The emirate moved up two positions from last year's report to 15th overall out of 149 countries. It was ranked No 1 out of 18 countries in the Middle East and North Africa.
Qatar top in GCC and 15th place overall on Global Peace Index
Qatar was ranked the most peaceful country in the GCC in the fourth edition of the Global Peace Index. The emirate moved up two positions from last year's report to 15th overall out of 149 countries. It was ranked No 1 out of 18 countries in the Middle East and North Africa. Oman was second in the region and 23rd overall. Kuwait (39th), the UAE (44th), Bahrain (70th) and Saudi Arabia (107th) rounded out the rankings of GCC countries.

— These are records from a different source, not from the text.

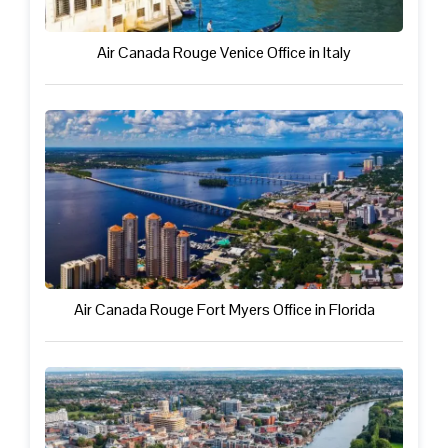
Air Canada Rouge Venice Office in Italy
Air Canada Rouge Fort Myers Office in Florida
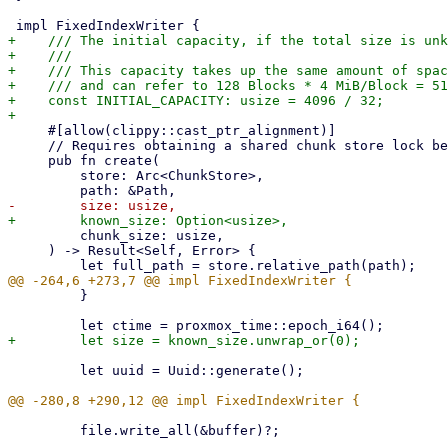
+    /// The initial capacity, if the total size is unk
+    ///

+    /// This capacity takes up the same amount of spac
+    /// and can refer to 128 Blocks * 4 MiB/Block = 51
+    const INITIAL_CAPACITY: usize = 4096 / 32;

     #[allow(clippy::cast_ptr_alignment)]

     // Requires obtaining a shared chunk store lock beforehand

     pub fn create(

         store: Arc<ChunkStore>,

The index, published on Tuesday by the Institute for Economics and Peace, an international think tank based in Australia, monitors domestic and international conflicts, safety and security, and militarisation in calculating its rankings. It also tracks indicators such as the likelihood for violent protests and crime statistics, including a country's homicide rate. The research team included academics from New Zealand, Sweden, the United Kingdom, Belgium, Australia, Spain and Japan.
The report attributed Qatar's ranking to the country's public safety and security, and because "its military is smaller, less active and less sophisticated than that of its neighbouring countries". Overall, the world is a less peaceful place than a year ago with the rise in conflict and instability being attributed to the global economic downturn in late 2008 and early 2009, according to the report.
The least peaceful country on the index for the fourth year in a row is Iraq, followed by Somalia, Afghanistan, Sudan, Pakistan and Israel. For the second straight year, New Zealand is the most peaceful country in the world while Iceland, Japan, Austria, Norway and Ireland round out the top six. Of the nations that have permanent seats on the UN Security Council, the UK (31st) holds the highest ranking, one place higher than France (32nd). China is 80th while the United States is 85th and Russia was last of the council's veto-wielding members at 143rd.
Haiti (114) and Hungary (20) made the biggest improvement from least year's index with each jumping seven places. Drops in violent demonstrations and the homicide rate, respectively, were factors for the countries' improvements, the report said. Ethiopia moved up six spots to 127 because of "a sharp drop in the number of Ethiopian fatalities resulting from external conflict was a key contributor to the country's improved score and ranking position", according to the report. Mauritania also improved six places while Lebanon moved up three rankings from 137 last year to 134.
Syria had the biggest decline in ranking, falling 18 spots to 115. The index attributed this sharp decline to an indicator that considers weaponry by "its destructive capacity, Syria emerges with one of the highest scores, with only Cyprus, Israel and Libya harbouring more heavy weapons per head". The Philippines also had a steep fall on the index. The island nation dropped 10 places to 130, reflecting a rise violence from the government's conflict with Abu Sayyaf, according to the report.